This book deals with the syntax of the Italian verb fare (‘to do, to make’) in a functionalist perspective. Nunzio la Fauci and Ignazio Mirto (L&M) develop a syntactic analysis of fare within the framework of relational grammar. The book consists of four chapters characterized by humorous titles that refer to the history of Adam and Eve. While Chs. 1–3 address the fare issue in depth, Ch. 4 proves very tentative.

In Ch. 1, L&M first provide a short introduction to relational grammar. Causative fare is then examined, and the conclusion is drawn that its role in a sentence is to increase the number of grammatical functions that a predicate may license. Causative fare licenses an additional argument of the verb, but fare can never initiate a new syntactic configuration. Rather, it needs to be added during the derivation. The second part of Ch. 1 addresses the peculiar use of fare in reflexive causative constructions, such as farsi notare (‘to draw attention to oneself’).

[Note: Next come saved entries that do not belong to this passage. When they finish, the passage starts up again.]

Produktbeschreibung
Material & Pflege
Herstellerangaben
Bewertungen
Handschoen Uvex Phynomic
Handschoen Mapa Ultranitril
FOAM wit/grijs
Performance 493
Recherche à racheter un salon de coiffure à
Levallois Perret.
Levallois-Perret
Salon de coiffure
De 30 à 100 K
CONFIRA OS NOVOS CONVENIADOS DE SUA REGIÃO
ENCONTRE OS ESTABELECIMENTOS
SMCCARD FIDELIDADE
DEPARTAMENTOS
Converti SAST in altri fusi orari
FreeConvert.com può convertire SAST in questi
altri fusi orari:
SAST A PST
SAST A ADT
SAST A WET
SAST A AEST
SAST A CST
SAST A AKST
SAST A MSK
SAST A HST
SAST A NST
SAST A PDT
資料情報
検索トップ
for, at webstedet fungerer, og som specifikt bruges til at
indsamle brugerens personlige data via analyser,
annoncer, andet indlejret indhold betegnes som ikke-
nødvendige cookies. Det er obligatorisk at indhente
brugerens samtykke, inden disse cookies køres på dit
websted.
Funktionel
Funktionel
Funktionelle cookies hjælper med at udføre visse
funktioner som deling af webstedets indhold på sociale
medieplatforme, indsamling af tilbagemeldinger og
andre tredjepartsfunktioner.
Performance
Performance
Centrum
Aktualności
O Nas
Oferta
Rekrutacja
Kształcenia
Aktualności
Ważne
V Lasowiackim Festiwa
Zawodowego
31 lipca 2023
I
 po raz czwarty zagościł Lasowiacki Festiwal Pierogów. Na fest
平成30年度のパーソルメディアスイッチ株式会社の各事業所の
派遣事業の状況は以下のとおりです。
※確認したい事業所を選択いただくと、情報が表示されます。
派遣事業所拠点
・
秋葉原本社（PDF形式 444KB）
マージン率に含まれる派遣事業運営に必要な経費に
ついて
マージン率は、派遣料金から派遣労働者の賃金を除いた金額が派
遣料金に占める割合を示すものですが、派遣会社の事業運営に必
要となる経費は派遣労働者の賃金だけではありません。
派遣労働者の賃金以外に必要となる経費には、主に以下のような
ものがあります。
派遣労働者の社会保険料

Ch. 2 is dedicated to another fare-construction, the predicative one. In addition to its causative meaning, fare also has a predicative use and can be used in predicative constructions in combination with a noun, like in Adamo fa una carezza ad Eva (‘Adam caresses Eve’, lit. ‘Adam makes a caress to Eve’). This use of fare is called by L&M ‘support-fare’. Support-fare and causative fare show functional complementarity. In this chapter, the substantial differences between predicative noun constructions with fare and plain verb constructions are elaborated.

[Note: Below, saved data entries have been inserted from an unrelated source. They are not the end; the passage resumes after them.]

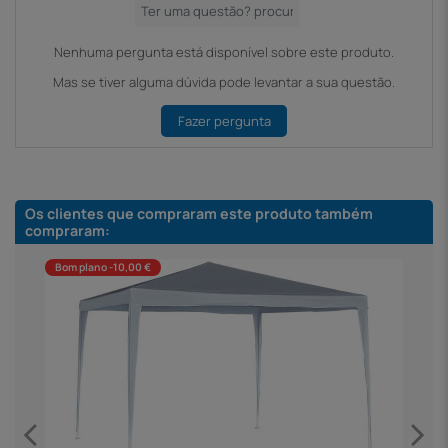
Nenhuma pergunta está disponível sobre este produto.
Mas se tiver alguma dúvida pode levantar a sua questão.
Fazer pergunta
Os clientes que compraram este produto também
compraram:
Bom plano -10,00 €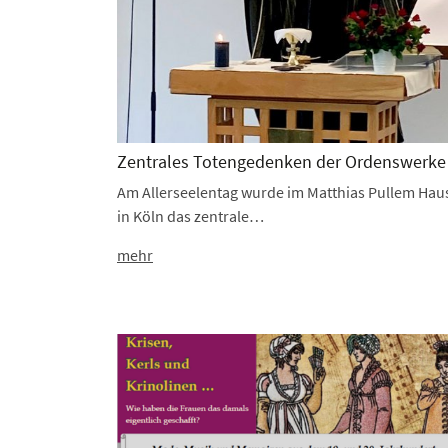
Zentrales Totengedenken der Ordenswerke
Am Allerseelentag wurde im Matthias Pullem Hau
in Köln das zentrale…
mehr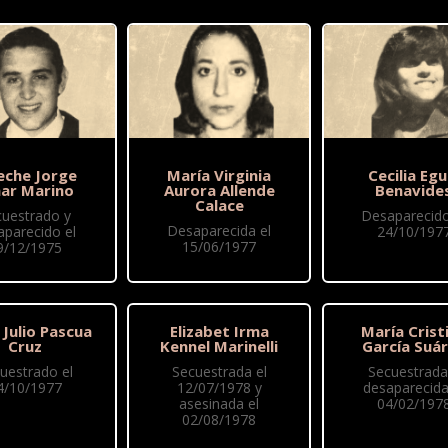
eche Jorge
María Virginia
Cecilia Egu
ar Marino
Aurora Allende
Benavide
Calace
cuestrado y
Desaparecido
Desaparecida el
aparecido el
24/10/197
15/06/1977
9/12/1975
o Julio Pascua
Elizabet Irma
María Crist
Cruz
Kennel Marinelli
García Suá
uestrado el
Secuestrada el
Secuestrada
4/10/1977
12/07/1978 y
desaparecida
asesinada el
04/02/197
02/08/1978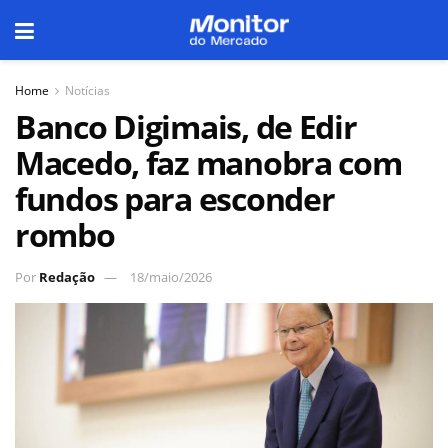
Home
Notícias
Banco Digimais, de Edir
Macedo, faz manobra com
fundos para esconder
rombo
Por
Redação
18/maio/2026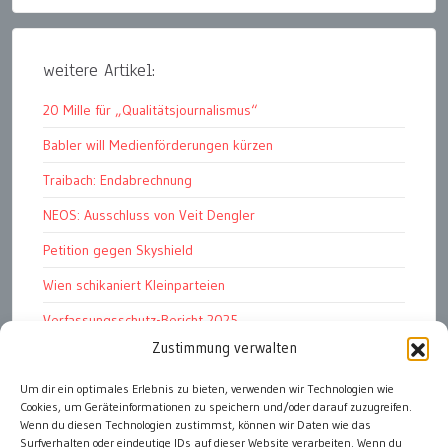
weitere Artikel:
20 Mille für „Qualitätsjournalismus“
Babler will Medienförderungen kürzen
Traibach: Endabrechnung
NEOS: Ausschluss von Veit Dengler
Petition gegen Skyshield
Wien schikaniert Kleinparteien
Verfassungsschutz-Bericht 2025
Zustimmung verwalten
Ziel: endloser Krieg
110 statt 90 Mille Medienförderung
Um dir ein optimales Erlebnis zu bieten, verwenden wir Technologien wie
Cookies, um Geräteinformationen zu speichern und/oder darauf zuzugreifen.
Strafen für „Integrations-Verweigerer“
Wenn du diesen Technologien zustimmst, können wir Daten wie das
Surfverhalten oder eindeutige IDs auf dieser Website verarbeiten. Wenn du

In Ch. 3, the use of fare with nouns denoting professions is examined. First, L&M reject Lorenzo Renzi and Laura Vanelli’s (‘È un ingegnere/è ingegnere (e anche fa l’ingegnere)’, Lingua nostra 36.81–82, 1975) hypothesis according to which a construction like fare l’ingegnere (‘be an engineer’) may be analyzed as bearing an underlying meaning, roughly translatable as ‘do what an engineer does’. According to L&M, this explanation is flawed by clear functional indeterminacy and is therefore inadequate. As an alternative explanation, they propose that this use of fare offers a suppletive mechanism of word formation, due to the fact that verbs such as ‘ingegnerare’ and ‘giornalistare’ (lit. ‘to engineer’, ‘to journalist’) are absent in Italian. One can observe, however, that these forms are also absent in other languages, and one does not necessarily want to assume that ‘is a journalist’ is a suppletive word formation rule to ‘to journalist’ or ‘journalize’ and the like.

The fourth and last chapter concerns the use of fare + noun with the meaning ‘to play, to represent’ + noun. According to L&M, fare is a very flexible verb, and this is what allows for its use in such constructions. An epilogue summarizes the central idea of the book: fare is a flexible verb, almost like an auxiliary.